A 16-year-old girl was among four people arrested Friday in an anti-terrorism raid by French authorities in southern France, according to reports. The authorities found a makeshift laboratory with the explosive triacetone triperoxide (TATP) and other ingredients required to make a bomb, the Paris prosecutor’s office said.
The anti-terrorism forces raided the house of a 20-year-old man in Montpellier area. They seized nearly 3 ounces of TATP from the house along with a liter each of acetone, oxygenated water and sulfuric acid.
Among those arrested were three men between the ages of 20 and 33, the prosecutor’s office, which handles terrorism investigations in France, reportedly said. A police official told the Associated Press that one of the suspects was believed to be planning a suicide attack.
France has been on high alert following a series of terror attacks in the country. In January 2015, the offices of satirical magazine Charlie Hebdo were attacked, leading to the death of 12 people. In November 2015, an attack at the Bataclan nightclub and simultaneous attacks throughout Paris killed 130 people. Last July, a man drove a vehicle through a crowd celebrating Bastille Day in Nice that claimed lives of 84 people.
Suicide bombers of the Nov. 13, 2015, Paris attacks used TATP, French authorities said at the time.
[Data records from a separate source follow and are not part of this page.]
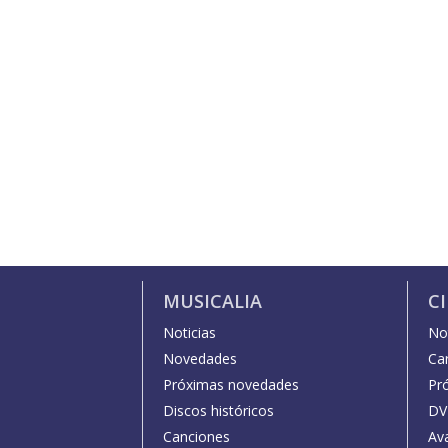
MUSICALIA
C
Noticias
Not
Novedades
Car
Próximas novedades
Pr
Discos históricos
DV
Canciones
Av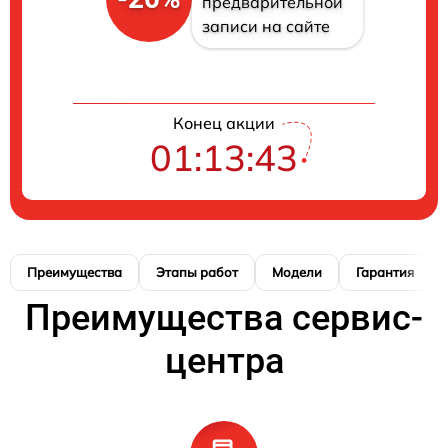
предварительной
записи на сайте
Конец акции
01:13:42
Преимущества
Этапы работ
Модели
Гарантия
Преимущества сервис-
центра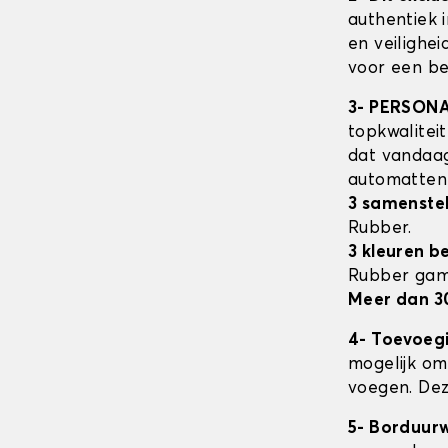
authentiek 
en veilighe
voor een be
3- PERSON
topkwalitei
dat vandaag
automatte
3 samenstel
Rubber.
3 kleuren b
Rubber ga
Meer dan 3
4- Toevoeg
mogelijk om 
voegen. Dez
5- Borduur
TATP, which is unstable, can be made in a household, using, among other ingredients, hydrogen peroxide. It was used to make explosives for the failed July 2005 attacks on London. Explosive experts say TATP is easy to make, easy to set off and susceptible to accidental detonations. A bomb made of TATP was detonated on a Philippine Airlines flight to Japan in December 1994, and a TATP bomb exploded outside the Israeli Embassy in London that same year.